Fragments (1983-1986)

Fragments.

L'élément caractéristique et signalétique est un lambeau de peinture : peinture (vinylique) sur une préparation de pâte à papier à texture très irrégulière (étalé au hasard sur un tamis, puis peint, et enfin décollé). Ce fragment porte l'image et constitue la « figure » de la peinture. Le fragment est d'abord une manière de dire la situation éclatée, dispersée de toute actuelle production de sens: la « catastrophe sémantique » disait A Bonito-Oliva. Le "lambeau" de peinture est à-la-fois, d'évidence même, un fragment; mais aussi un signe plastique qui me satisfaisait, parce que connoté sur les autres niveaux de sens qui m'intéressaient: l'histoire, la fresque, la stratification, la fragilité.

Tableaux au blanc et tableaux au noir.

Ce procédé, le « lambeau de peinture », va devenir pour 3 ou 4 ans le signe caractéristique de mon travail. Il porte, pour une part, une image, une figure, quelquefois citation directe d'une oeuvre classique, quelquefois reprise reprise d'un thème, souvent croisement de références multiples; l'exécution est rapide, enlevée, colorée. D'autre part, la mise en oeuvre de ce matériel sur des surfaces diverses travaille les questions d'espace pictural, de fragmentation, du lieu de la peinture, qui restent le coeur de mes préoccupations.

Ainsi, le tableau (toile sur chassis) est d'abord le lieu d'écart d'avec la peinture murale. Ensuite, dans le travail du tableau-même, cet écart est redoublé par la mise en place d'une polarité : tableaux "au blanc", évoquant la fresque (peinture claire, enduit poudreux) et tableaux "au noir", sombres, évoquant le tableau de chevalet, la peinture à l'huile (enduit à la cire, brillance, profondeur).

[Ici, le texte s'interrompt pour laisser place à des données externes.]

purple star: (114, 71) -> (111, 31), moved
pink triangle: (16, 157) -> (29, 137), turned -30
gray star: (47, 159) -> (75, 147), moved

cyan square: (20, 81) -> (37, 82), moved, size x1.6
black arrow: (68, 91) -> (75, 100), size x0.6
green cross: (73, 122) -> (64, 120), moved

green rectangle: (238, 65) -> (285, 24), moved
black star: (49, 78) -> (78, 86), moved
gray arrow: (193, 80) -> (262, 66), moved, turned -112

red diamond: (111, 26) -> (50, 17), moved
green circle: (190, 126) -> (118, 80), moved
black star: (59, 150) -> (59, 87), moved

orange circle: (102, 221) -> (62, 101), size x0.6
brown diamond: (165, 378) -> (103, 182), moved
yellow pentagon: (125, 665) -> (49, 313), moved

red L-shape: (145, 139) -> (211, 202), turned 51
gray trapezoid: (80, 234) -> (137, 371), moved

Installations (sur le mur, 3).

La Roche Jagu: Et in Arcadia ego. (mai 83). C'est le premier emploi du "lambeau de peinture" pour une peinture murale. Les fragments sont directement collés sur le mur; le grand panneau central, sur papier, reprend les procédés des travaux de 82, et a été réalisé aux dimensions de l'espace mural à occuper.

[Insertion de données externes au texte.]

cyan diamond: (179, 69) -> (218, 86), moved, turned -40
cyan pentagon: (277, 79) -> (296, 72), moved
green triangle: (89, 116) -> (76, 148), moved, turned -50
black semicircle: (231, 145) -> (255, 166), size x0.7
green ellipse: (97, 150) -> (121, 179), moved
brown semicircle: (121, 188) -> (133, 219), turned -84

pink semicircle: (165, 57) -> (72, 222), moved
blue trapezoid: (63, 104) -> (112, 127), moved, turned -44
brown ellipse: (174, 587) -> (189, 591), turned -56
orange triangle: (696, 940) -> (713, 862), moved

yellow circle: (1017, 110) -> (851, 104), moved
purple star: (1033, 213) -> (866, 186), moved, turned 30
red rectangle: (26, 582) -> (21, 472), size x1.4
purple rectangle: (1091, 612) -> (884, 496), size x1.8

Pontivy: La décollation de Ste Tréphine. (février 84). in situ dans une chapelle rurale (ND de la Houssaye, Pontivy), lors d'une résidence d'artistes suivie d'une expo collective: Napoléonville; Malgré les autorisations officielles dument sollicitées et accordées, les « services de nettoyage » municipaux avaient détruit l'oeuvre le jour du vernissage !

Saint-Brieuc: Eglogue. (novembre 84). Cette installation est l'élément central d'une expo qui comprenait en outre des tableaux et des dessins. C'est une composition de fragments hétérogènes, dont la cohésion est confiée à un tracé régulateur inspiré des procédés classiques.

Rennes: Eloges. (mars 85). Dans le cadre d'une exposition collective dans la galerie de ce qui était alors la Maison de la Culture, la contrainte était de travailler sur une portion seulement d'un long mur, occupé par nombre d'oeuvres des divers artistes, mur parfaitement lisse d'une architecture moderne. Le tracé régulateur ici établi le motif des arcades, qui isole l'installation du reste de l'expo.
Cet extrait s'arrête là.